DES MOINES, Iowa – Lawmakers have flirted with the idea of legal Iowa sports betting since the start of this year’s legislative session. Now, with Iowa Senate Bill IA SF 366 passing through the Ways and Means Committee last week, the bill has a real shot to become law.

If signed into law, the bill would effectively legalize sports betting in Iowa’s racetracks and riverboat casinos. Those establishments would then need to be approved of a license by the Iowa Racing and Gaming Commission.

However, before the bill was voted to pass through the Senate Ways and Means Committee there were amendments added to help match Iowa House Bill HF 648.

Those amendments included a 6.75% state tax on gross gaming revenues, a prohibition on live betting for Iowa collegiate sports programs, and an extension of the 11% of revenue that the casino Prairie Meadows uses to fund its live horse racing business to sports gambling revenue.

House Bill HF 648 is already eligible to go to the House floor for a full chamber vote and Senate bill SF 366 is now in the same position.

Regulated Iowa sports betting seems to have the support from Senate Majority Leader Jack Whitver, former wide receiver for the Iowa State Cyclones.

“Illegal sports betting is happening every single day in Iowa.

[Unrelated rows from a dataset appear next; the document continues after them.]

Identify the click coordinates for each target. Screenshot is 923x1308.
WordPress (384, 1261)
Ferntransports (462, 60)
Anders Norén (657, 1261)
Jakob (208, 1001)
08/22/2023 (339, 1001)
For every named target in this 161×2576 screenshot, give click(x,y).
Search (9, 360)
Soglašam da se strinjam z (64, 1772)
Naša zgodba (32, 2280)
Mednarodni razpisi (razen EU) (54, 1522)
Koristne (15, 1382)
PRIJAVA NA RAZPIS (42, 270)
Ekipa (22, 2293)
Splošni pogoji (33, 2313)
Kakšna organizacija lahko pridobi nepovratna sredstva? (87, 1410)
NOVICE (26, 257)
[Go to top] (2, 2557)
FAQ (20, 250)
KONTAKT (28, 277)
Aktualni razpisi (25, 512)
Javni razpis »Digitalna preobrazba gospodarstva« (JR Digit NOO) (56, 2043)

The question is should we just ignore it and pretend it doesn’t happen?” said Whitver in an interview with the Iowa Press on Iowa Public Television. “Or should we regulate it so that if there are concerns and there is corruption happening we have a better chance to find that and make sure that it doesn’t happen.”

However, there are still a few differences in the bills that would need to be figured out before going to Iowa Governor Kim Reynolds desk.

Both bills allow for mobile wagering and require residents to register in-person, but the difference lies within how this additional revenue will be taxed and what to do with the funds.

An additional amendment made on the Senate bill would require that the casinos that have a legal sports betting license pay a 0.75% fee on sports wagering revenues to a qualified sponsoring organization located within their community for the purposes of providing charity work.

If both bills are passed by their respective chambers, then state lawmakers would have to work out those differences in time before the legislative session ends in May.

Governor Kim Reynolds indicated she was open to the idea and seems likely to sign sports betting into law.

“You know, I think it needs to be regulated,” said Reynolds. “It’s happening. It’s happening to a big extent.”